Le président de la République a parlé de guerre. Il a eu raison. Nous luttons contre un ennemi invisible. Mais nous luttons aussi contre le conformisme de la pensée et nos erreurs d’hier. La pandémie ne connaît pas de frontières, les compétences et les budgets oui. La solidarité européenne a manqué. Chacun est resté chez soi, dans le désordre, puisque les États n’ont pas confié à l’Europe de compétence en matière sanitaire. Les contraintes du pacte de stabilité ont certes été levées pour permettre des politiques nationales de relance et la Banque centrale européenne a mis en place un programme inédit de rachat de titres. Que valent cependant ces efforts au regard des 2 000 milliards de dollars du plan de sauvetage américain ?

Pour l’Europe et donc pour nous vient le moment de vérité. À ne pas nous défendre, nous sommes et serons, demain, davantage encore les laissés pour compte de la mondialisation.

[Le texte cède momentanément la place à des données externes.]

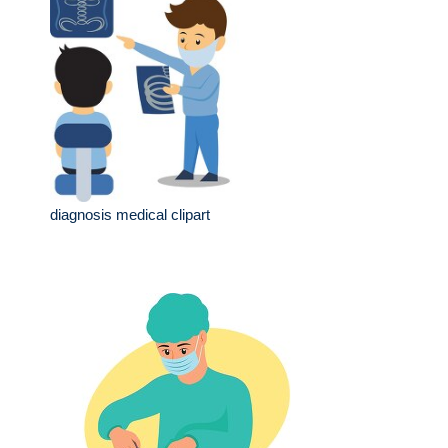
diagnosis medical clipart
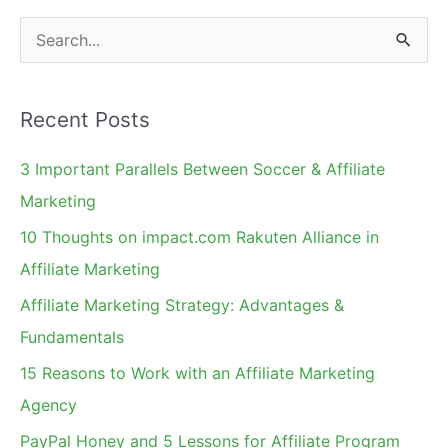
Sunrise
S
for
e
the
a
Industry
Recent Posts
r
–
c
Affiliate
3 Important Parallels Between Soccer & Affiliate
h
Marketing
Marketing
Legends
f
10 Thoughts on impact.com Rakuten Alliance in
Interview
o
Affiliate Marketing
Series
r
Affiliate Marketing Strategy: Advantages &
:
Fundamentals
15 Reasons to Work with an Affiliate Marketing
Agency
PayPal Honey and 5 Lessons for Affiliate Program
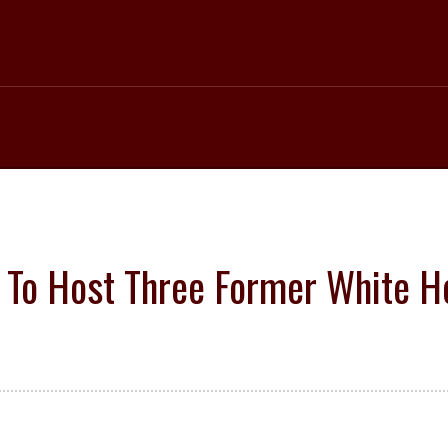
 To Host Three Former White H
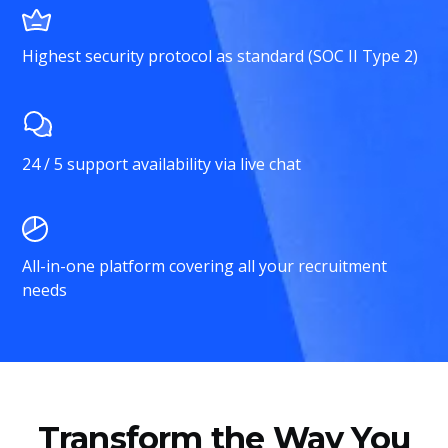
Highest security protocol as standard (SOC II Type 2)
24 / 5 support availability via live chat
All-in-one platform covering all your recruitment
needs
Transform the Way You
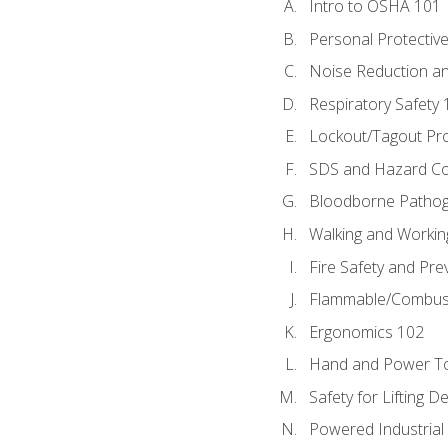
Intro to OSHA 101
Personal Protectiv
Noise Reduction an
Respiratory Safety 
Lockout/Tagout Pr
SDS and Hazard C
Bloodborne Patho
Walking and Workin
Fire Safety and Pre
Flammable/Combusti
Ergonomics 102
Hand and Power To
Safety for Lifting D
Powered Industrial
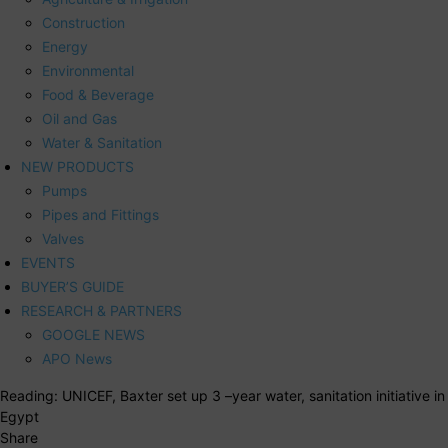
Construction
Energy
Environmental
Food & Beverage
Oil and Gas
Water & Sanitation
NEW PRODUCTS
Pumps
Pipes and Fittings
Valves
EVENTS
BUYER’S GUIDE
RESEARCH & PARTNERS
GOOGLE NEWS
APO News
Reading:
UNICEF, Baxter set up 3 –year water, sanitation initiative in
Egypt
Share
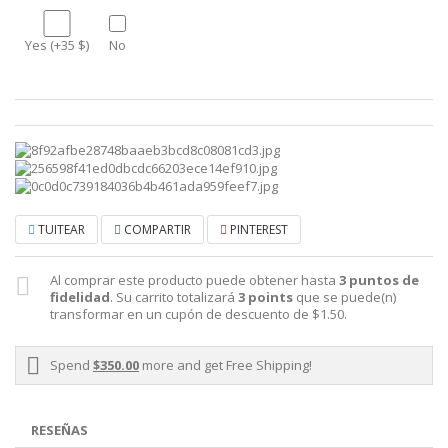
Yes (+35 $)
No
TUITEAR
COMPARTIR
PINTEREST
Al comprar este producto puede obtener hasta
3
puntos de
fidelidad
. Su carrito totalizará
3
points
que se puede(n)
transformar en un cupón de descuento de
$1.50
.
Spend
$350.00
more and get Free Shipping!
RESEÑAS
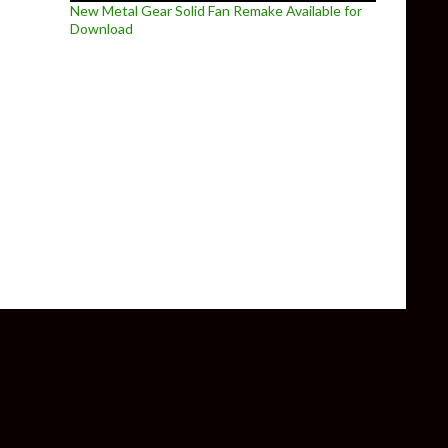
New Metal Gear Solid Fan Remake Available for
Download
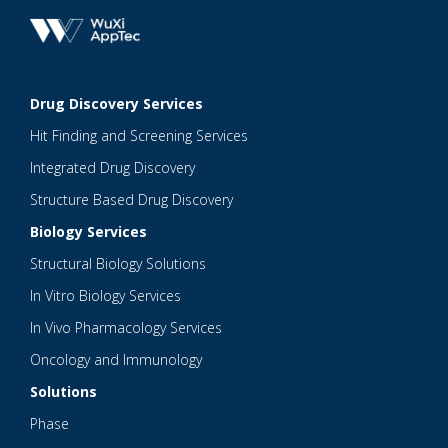
Drug Discovery Services
Hit Finding and Screening Services
Integrated Drug Discovery
Structure Based Drug Discovery
Biology Services
Structural Biology Solutions
In Vitro Biology Services
In Vivo Pharmacology Services
Oncology and Immunology
Solutions
Phase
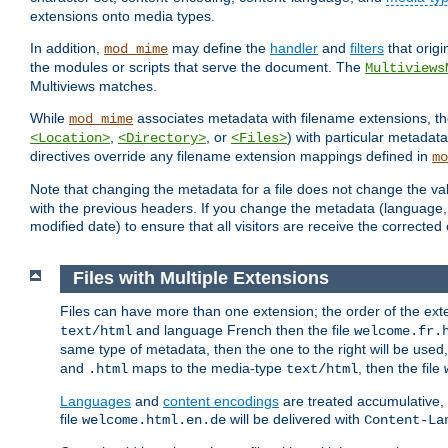
extensions onto media types.
In addition,
may define the
handler
and
filters
that orig
mod_mime
the modules or scripts that serve the document. The
Multiviews
Multiviews matches.
While
associates metadata with filename extensions, t
mod_mime
,
, or
) with particular metadat
<Location>
<Directory>
<Files>
directives override any filename extension mappings defined in
mo
Note that changing the metadata for a file does not change the va
with the previous headers. If you change the metadata (language, c
modified date) to ensure that all visitors are receive the correcte
Files with Multiple Extensions
Files can have more than one extension; the order of the ext
and language French then the file
text/html
welcome.fr.
same type of metadata, then the one to the right will be use
and
maps to the media-type
, then the file
.html
text/html
Languages
and
content encodings
are treated accumulative,
file
will be delivered with
welcome.html.en.de
Content-La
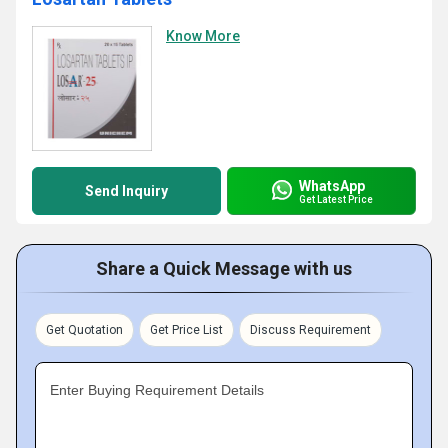
Know More
WhatsApp
Send Inquiry
Get Latest Price
Share a Quick Message with us
Get Quotation
Get Price List
Discuss Requirement
Enter Buying Requirement Details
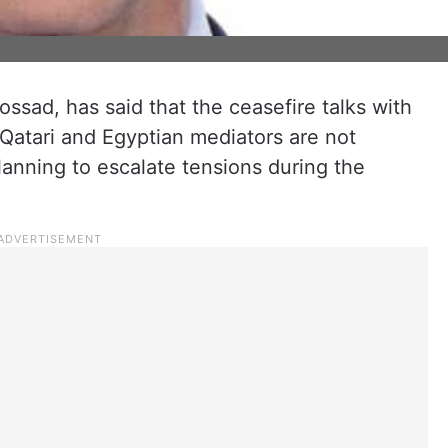
ossad, has said that the ceasefire talks with
Qatari and Egyptian mediators are not
anning to escalate tensions during the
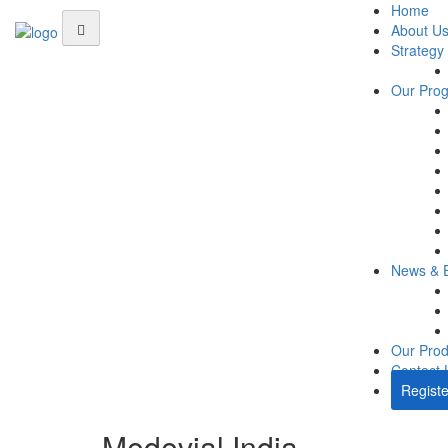
Home
About U
Strategy
Our Pro
News & 
Our Prod
Contact 
Registe
Medevial India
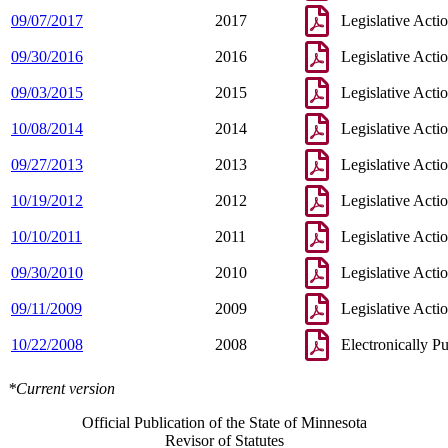
09/07/2017
2017
Legislative Acti
09/30/2016
2016
Legislative Acti
09/03/2015
2015
Legislative Acti
10/08/2014
2014
Legislative Acti
09/27/2013
2013
Legislative Acti
10/19/2012
2012
Legislative Acti
10/10/2011
2011
Legislative Acti
09/30/2010
2010
Legislative Acti
09/11/2009
2009
Legislative Acti
10/22/2008
2008
Electronically P
*Current version
Official Publication of the State of Minnesota
Revisor of Statutes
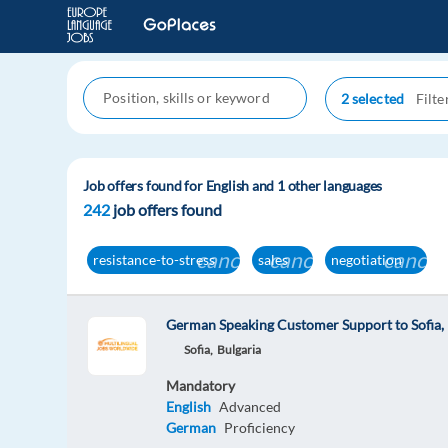
2 selected
Job offers found for English and 1 other languages
242
job offers found
cancel
cancel
cancel
resistance-to-stress
sales
negotiation
German Speaking Customer Support to Sofia, 
Sofia,
Bulgaria
Mandatory
English
Advanced
German
Proficiency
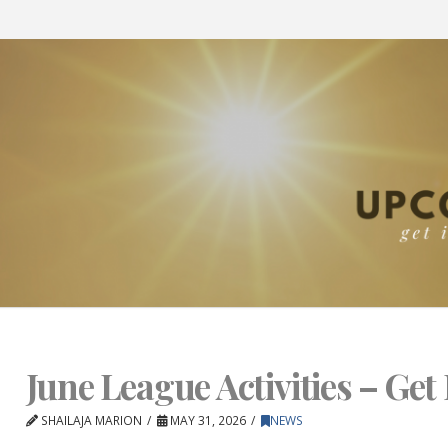
June League Activities – Get 
SHAILAJA MARION
MAY 31, 2026
NEWS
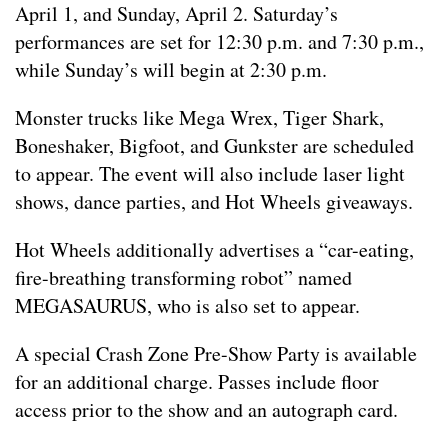
April 1, and Sunday, April 2. Saturday’s
performances are set for 12:30 p.m. and 7:30 p.m.,
while Sunday’s will begin at 2:30 p.m.
Monster trucks like Mega Wrex, Tiger Shark,
Boneshaker, Bigfoot, and Gunkster are scheduled
to appear. The event will also include laser light
shows, dance parties, and Hot Wheels giveaways.
Hot Wheels additionally advertises a “car-eating,
fire-breathing transforming robot” named
MEGASAURUS, who is also set to appear.
A special Crash Zone Pre-Show Party is available
for an additional charge. Passes include floor
access prior to the show and an autograph card.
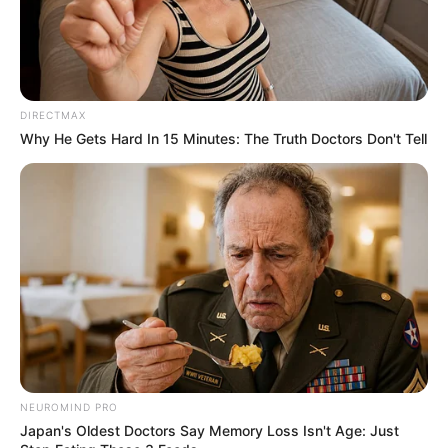
DIRECTMAX
Why He Gets Hard In 15 Minutes: The Truth Doctors Don't Tell
NEUROMIND PRO
Japan's Oldest Doctors Say Memory Loss Isn't Age: Just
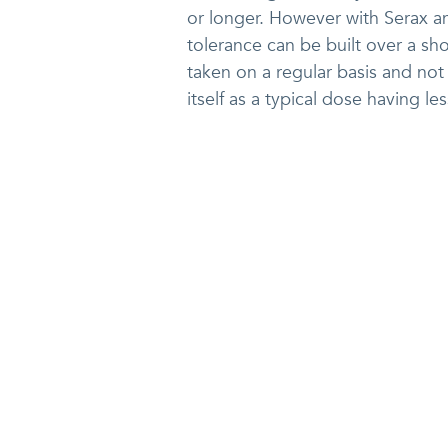
or longer. However with Serax a
tolerance can be built over a sh
taken on a regular basis and not 
itself as a typical dose having le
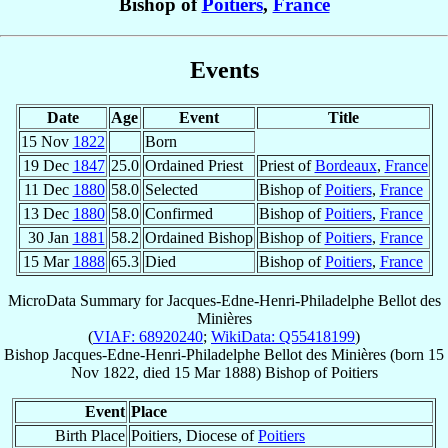
Bishop of
Poitiers
,
France
Events
Date
Age
Event
Title
15 Nov
1822
Born
19 Dec
1847
25.0
Ordained Priest
Priest of
Bordeaux
,
France
11 Dec
1880
58.0
Selected
Bishop of
Poitiers
,
France
13 Dec
1880
58.0
Confirmed
Bishop of
Poitiers
,
France
30 Jan
1881
58.2
Ordained Bishop
Bishop of
Poitiers
,
France
15 Mar
1888
65.3
Died
Bishop of
Poitiers
,
France
MicroData Summary for
Jacques-Edne-Henri-Philadelphe Bellot des
Minières
(
VIAF: 68920240
;
WikiData: Q55418199
)
Bishop
Jacques-Edne-Henri-Philadelphe
Bellot des Minières
(born
15
Nov 1822
, died
15 Mar 1888
)
Bishop
of
Poitiers
Event
Place
Birth Place
Poitiers, Diocese of
Poitiers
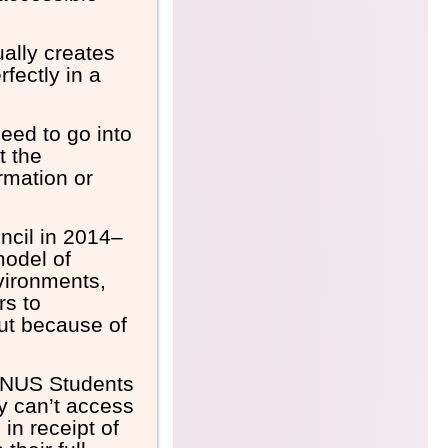
ually creates
fectly in a
need to go into
t the
rmation or
ncil in 2014–
model of
nvironments,
rs to
ut because of
he NUS
Students
ey can’t access
in receipt of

La défense de la souveraineté ne peut être qu’européenne. Cela veut dire confier à l’Union une compétence en matière sanitaire. Cela veut dire une politique budgétaire intégrée et l’émission d’euro-obligations autorisant la mutualisation des dettes. Cela veut dire une politique industrielle encourageant la constitution de géants européens, que l’application rigoriste du droit de la concurrence empêche à ce jour. Cela veut dire assumer nos valeurs et nous rappeler que l’Europe est plus que jamais une communauté de destins.